Given data →
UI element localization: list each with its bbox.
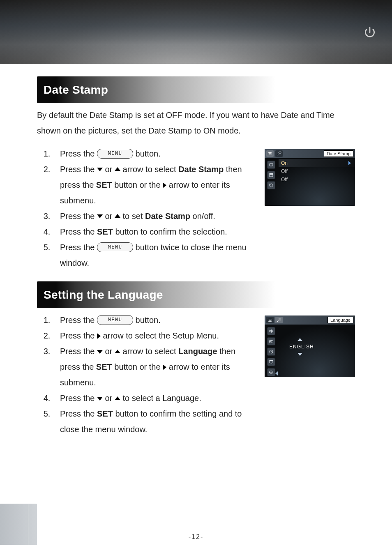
text: or bbox=[105, 347, 115, 356]
date-stamp-step-2: Press the or arrow to select Date Stamp … bbox=[53, 161, 255, 208]
text: button to confirm the selection. bbox=[115, 227, 227, 236]
bold-text: Language bbox=[178, 347, 217, 356]
up-arrow-icon bbox=[115, 167, 120, 171]
menu-button-icon: MENU bbox=[97, 315, 133, 325]
text: or bbox=[105, 212, 115, 221]
text: Press the bbox=[60, 149, 97, 158]
svg-rect-3 bbox=[270, 174, 273, 177]
right-arrow-icon bbox=[97, 333, 101, 339]
text: button or the bbox=[114, 362, 163, 371]
date-stamp-step-4: Press the SET button to confirm the sele… bbox=[53, 224, 255, 240]
tab-tools-icon bbox=[275, 150, 283, 157]
text: button or the bbox=[114, 180, 163, 189]
date-stamp-step-3: Press the or to set Date Stamp on/off. bbox=[53, 208, 255, 224]
date-stamp-intro: By default the Date Stamp is set at OFF … bbox=[37, 107, 355, 138]
right-arrow-icon bbox=[348, 161, 351, 165]
svg-point-1 bbox=[270, 153, 271, 154]
language-icon bbox=[267, 368, 275, 376]
up-arrow-icon bbox=[115, 214, 120, 218]
svg-rect-9 bbox=[270, 361, 273, 363]
svg-rect-6 bbox=[270, 341, 273, 343]
menu-row-on: On bbox=[279, 159, 355, 167]
sound-icon bbox=[267, 327, 275, 335]
bold-text: Date Stamp bbox=[145, 212, 190, 221]
down-arrow-icon bbox=[297, 353, 302, 356]
section-title-date-stamp: Date Stamp bbox=[37, 76, 355, 103]
power-icon bbox=[360, 23, 380, 42]
tab-camera-icon bbox=[266, 317, 274, 323]
text: on/off. bbox=[193, 212, 215, 221]
down-arrow-icon bbox=[97, 397, 103, 401]
text: arrow to select bbox=[123, 347, 179, 356]
language-steps: Press the MENU button. Press the arrow t… bbox=[53, 312, 255, 437]
left-arrow-icon bbox=[275, 371, 278, 375]
menu-row-off-2: Off bbox=[279, 175, 355, 184]
up-arrow-icon bbox=[115, 350, 120, 353]
clock-icon bbox=[267, 348, 275, 356]
language-value: ENGLISH bbox=[289, 342, 343, 352]
bold-text: SET bbox=[96, 362, 112, 371]
text: Press the bbox=[60, 243, 97, 252]
date-icon bbox=[267, 171, 275, 179]
right-arrow-icon bbox=[163, 182, 166, 188]
text: or bbox=[105, 165, 115, 174]
language-step-5: Press the SET button to confirm the sett… bbox=[53, 406, 255, 437]
svg-rect-0 bbox=[268, 153, 272, 155]
menu-row-label: Off bbox=[281, 175, 288, 184]
down-arrow-icon bbox=[97, 168, 103, 171]
text: button. bbox=[136, 149, 161, 158]
down-arrow-icon bbox=[97, 350, 103, 354]
tab-tools-icon bbox=[275, 317, 283, 323]
right-arrow-icon bbox=[163, 364, 166, 370]
bold-text: SET bbox=[97, 227, 113, 236]
section-title-language: Setting the Language bbox=[37, 281, 355, 308]
text: Press the bbox=[60, 212, 97, 221]
quality-icon bbox=[267, 161, 275, 169]
text: button. bbox=[136, 315, 161, 325]
text: Press the bbox=[60, 315, 97, 325]
bold-text: Date Stamp bbox=[178, 165, 224, 174]
text: Press the bbox=[60, 331, 97, 340]
svg-rect-4 bbox=[268, 319, 272, 322]
review-icon bbox=[267, 337, 275, 345]
tab-camera-icon bbox=[266, 150, 274, 157]
menu-button-icon: MENU bbox=[97, 242, 133, 252]
up-arrow-icon bbox=[115, 396, 120, 400]
page-number: -12- bbox=[0, 533, 392, 541]
bold-text: SET bbox=[96, 180, 112, 189]
language-step-3: Press the or arrow to select Language th… bbox=[53, 343, 255, 390]
language-step-2: Press the arrow to select the Setup Menu… bbox=[53, 328, 255, 343]
language-step-4: Press the or to select a Language. bbox=[53, 390, 255, 406]
date-stamp-step-1: Press the MENU button. bbox=[53, 146, 255, 161]
manual-header-band bbox=[0, 0, 392, 64]
text: arrow to select bbox=[123, 165, 179, 174]
display-icon bbox=[267, 358, 275, 366]
screenshot-title: Language bbox=[327, 315, 353, 325]
text: or bbox=[105, 394, 115, 403]
date-stamp-steps: Press the MENU button. Press the or arro… bbox=[53, 146, 255, 271]
language-menu-screenshot: Language bbox=[265, 315, 355, 377]
svg-rect-2 bbox=[270, 164, 273, 166]
text: arrow to select the Setup Menu. bbox=[103, 331, 219, 340]
svg-point-5 bbox=[270, 320, 271, 321]
page-content: Date Stamp By default the Date Stamp is … bbox=[0, 64, 392, 437]
text: Press the bbox=[60, 165, 97, 174]
down-arrow-icon bbox=[97, 214, 103, 218]
text: Press the bbox=[60, 347, 97, 356]
menu-row-off-1: Off bbox=[279, 167, 355, 175]
date-stamp-step-5: Press the MENU button twice to close the… bbox=[53, 240, 255, 271]
text: Press the bbox=[60, 409, 97, 418]
text: to select a Language. bbox=[123, 394, 201, 403]
svg-point-7 bbox=[271, 341, 272, 342]
bold-text: SET bbox=[97, 409, 113, 418]
text: to set bbox=[123, 212, 145, 221]
screenshot-title: Date Stamp bbox=[324, 149, 353, 158]
date-stamp-menu-screenshot: Date Stamp On bbox=[265, 149, 355, 206]
language-selector: ENGLISH bbox=[289, 337, 343, 357]
up-arrow-icon bbox=[297, 338, 302, 341]
text: Press the bbox=[60, 394, 97, 403]
menu-button-icon: MENU bbox=[97, 149, 133, 159]
rotate-icon bbox=[267, 181, 275, 189]
text: Press the bbox=[60, 227, 97, 236]
language-step-1: Press the MENU button. bbox=[53, 312, 255, 328]
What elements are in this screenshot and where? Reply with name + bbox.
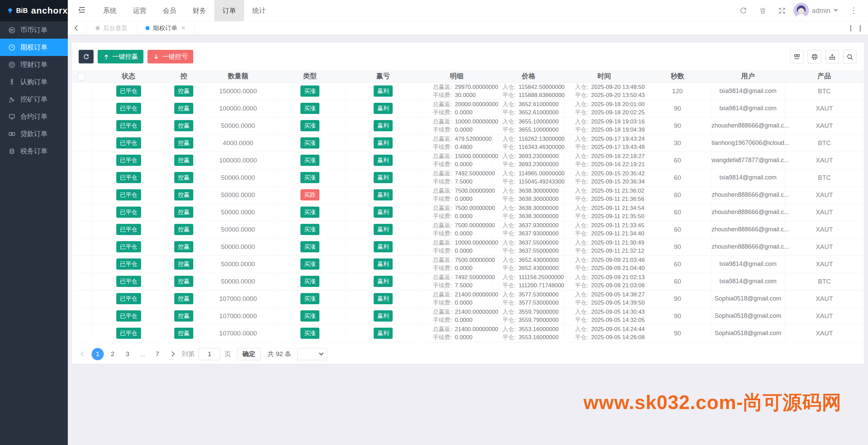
detail-cell: 总赢返:21400.00000000手续费:0.0000 [421, 325, 492, 342]
force-lose-button[interactable]: 一键控亏 [147, 50, 193, 63]
price-cell: 入仓:114965.00000000平仓:115045.49243300 [492, 169, 565, 186]
nav-item[interactable]: 运营 [125, 0, 155, 21]
table-row: 已平仓控赢50000.0000买跌赢利总赢返:7500.00000000手续费:… [72, 186, 864, 204]
select-all-checkbox[interactable] [78, 73, 85, 80]
kebab-menu-icon[interactable]: ⋮ [850, 6, 858, 15]
row-select-cell [72, 134, 91, 152]
control-badge[interactable]: 控赢 [174, 103, 193, 114]
sidebar-item[interactable]: 挖矿订单 [0, 91, 68, 108]
tabs-scroll-right[interactable] [850, 25, 851, 31]
prev-page-icon[interactable] [77, 348, 89, 360]
control-badge[interactable]: 控赢 [174, 172, 193, 183]
seconds-value: 120 [644, 82, 711, 100]
sidebar-item[interactable]: 贷款订单 [0, 125, 68, 142]
product-value: XAUT [785, 238, 864, 255]
nav-item[interactable]: 订单 [214, 0, 244, 21]
page-button[interactable]: 2 [106, 348, 119, 360]
sidebar-item[interactable]: 币币订单 [0, 21, 68, 39]
refresh-icon[interactable] [739, 7, 747, 15]
force-lose-label: 一键控亏 [162, 52, 188, 61]
tabs-scroll-left[interactable] [68, 21, 87, 35]
amount-value: 50000.0000 [201, 169, 275, 186]
status-badge: 已平仓 [116, 258, 141, 270]
sidebar-item[interactable]: 认购订单 [0, 73, 68, 91]
tab-label: 后台首页 [103, 24, 127, 32]
page-button[interactable]: 1 [92, 348, 104, 360]
table-row: 已平仓控赢150000.0000买涨赢利总赢返:29970.00000000手续… [72, 82, 864, 100]
control-badge[interactable]: 控赢 [174, 276, 193, 287]
amount-value: 50000.0000 [201, 255, 275, 273]
page-button[interactable]: 7 [151, 348, 163, 360]
price-cell: 入仓:3638.30000000平仓:3638.30000000 [492, 186, 565, 204]
logo: BiB anchorx [0, 0, 68, 21]
control-badge[interactable]: 控赢 [174, 224, 193, 235]
tab-dot-icon [145, 26, 150, 30]
tabs-menu-icon[interactable] [860, 25, 861, 31]
control-badge[interactable]: 控赢 [174, 241, 193, 252]
topbar: 系统运营会员财务订单统计 admin ⋮ [68, 0, 868, 21]
force-win-button[interactable]: 一键控赢 [98, 50, 143, 63]
sidebar-item[interactable]: 合约订单 [0, 108, 68, 125]
control-badge[interactable]: 控赢 [174, 189, 193, 200]
amount-value: 4000.0000 [201, 134, 275, 152]
tab-option-orders[interactable]: 期权订单 × [137, 21, 195, 35]
control-badge[interactable]: 控赢 [174, 293, 193, 304]
control-badge[interactable]: 控赢 [174, 310, 193, 322]
status-badge: 已平仓 [116, 172, 141, 183]
trash-icon[interactable] [759, 7, 767, 15]
page-button[interactable]: 3 [121, 348, 134, 360]
time-cell: 入仓:2025-09-05 14:30:43平仓:2025-09-05 14:3… [565, 307, 644, 325]
row-select-cell [72, 325, 91, 342]
type-badge: 买涨 [300, 137, 319, 149]
columns-icon[interactable] [790, 50, 804, 63]
status-badge: 已平仓 [116, 155, 141, 166]
export-icon[interactable] [825, 50, 839, 63]
amount-value: 50000.0000 [201, 221, 275, 238]
seconds-value: 60 [644, 221, 711, 238]
printer-icon[interactable] [808, 50, 821, 63]
search-icon[interactable] [843, 50, 856, 63]
tab-close-icon[interactable]: × [181, 24, 185, 32]
fullscreen-icon[interactable] [778, 7, 786, 15]
status-badge: 已平仓 [116, 310, 141, 322]
sidebar-item[interactable]: 税务订单 [0, 142, 68, 160]
user-menu[interactable]: admin [793, 3, 838, 18]
amount-value: 50000.0000 [201, 273, 275, 290]
column-header: 价格 [492, 70, 565, 82]
sidebar-item[interactable]: 理财订单 [0, 56, 68, 73]
table-row: 已平仓控赢50000.0000买涨赢利总赢返:7500.00000000手续费:… [72, 221, 864, 238]
banknote-icon [8, 130, 16, 138]
goto-page-input[interactable] [199, 348, 220, 360]
tabbar-right-controls [850, 21, 868, 35]
detail-cell: 总赢返:10000.00000000手续费:0.0000 [421, 238, 492, 255]
type-badge: 买涨 [300, 258, 319, 270]
sidebar-item[interactable]: 期权订单 [0, 39, 68, 56]
control-badge[interactable]: 控赢 [174, 328, 193, 339]
product-value: XAUT [785, 117, 864, 134]
nav-item[interactable]: 系统 [95, 0, 125, 21]
row-select-cell [72, 273, 91, 290]
next-page-icon[interactable] [166, 348, 178, 360]
page-size-select[interactable] [297, 348, 327, 360]
control-badge[interactable]: 控赢 [174, 258, 193, 270]
type-badge: 买涨 [300, 172, 319, 183]
control-badge[interactable]: 控赢 [174, 207, 193, 218]
goto-confirm-button[interactable]: 确定 [237, 348, 261, 360]
collapse-menu-icon[interactable] [78, 6, 86, 15]
control-badge[interactable]: 控赢 [174, 120, 193, 131]
tab-home[interactable]: 后台首页 [87, 21, 137, 35]
nav-item[interactable]: 统计 [244, 0, 274, 21]
control-badge[interactable]: 控赢 [174, 137, 193, 149]
amount-value: 107000.0000 [201, 325, 275, 342]
time-cell: 入仓:2025-09-18 19:03:16平仓:2025-09-18 19:0… [565, 117, 644, 134]
nav-item[interactable]: 会员 [155, 0, 184, 21]
table-row: 已平仓控赢100000.0000买涨赢利总赢返:20000.00000000手续… [72, 100, 864, 117]
nav-item[interactable]: 财务 [184, 0, 214, 21]
control-badge[interactable]: 控赢 [174, 155, 193, 166]
main-area: 系统运营会员财务订单统计 admin ⋮ [68, 0, 868, 445]
seconds-value: 60 [644, 169, 711, 186]
seconds-value: 90 [644, 307, 711, 325]
control-badge[interactable]: 控赢 [174, 85, 193, 97]
user-email: txia9814@gmail.com [711, 273, 785, 290]
refresh-table-button[interactable] [79, 50, 94, 63]
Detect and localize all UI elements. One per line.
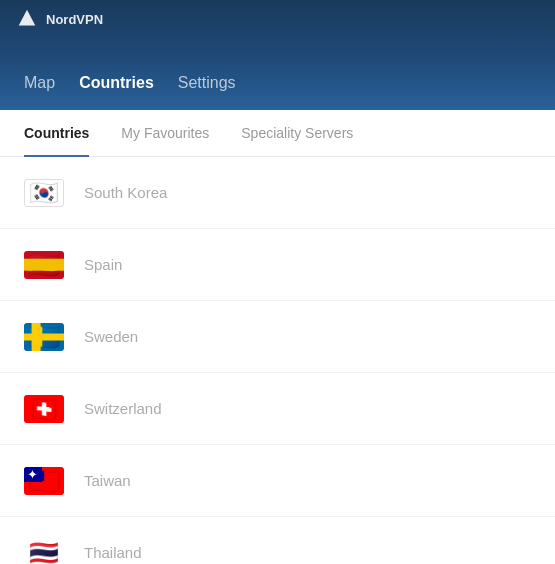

What you will do → Every line above in which the word "label" occurs is to be copied.

Exercise output →
menu-row-label: Off bbox=[281, 175, 288, 184]
force-lose-label: 一键控亏 [162, 52, 188, 61]
tab-label: 后台首页 [103, 24, 127, 32]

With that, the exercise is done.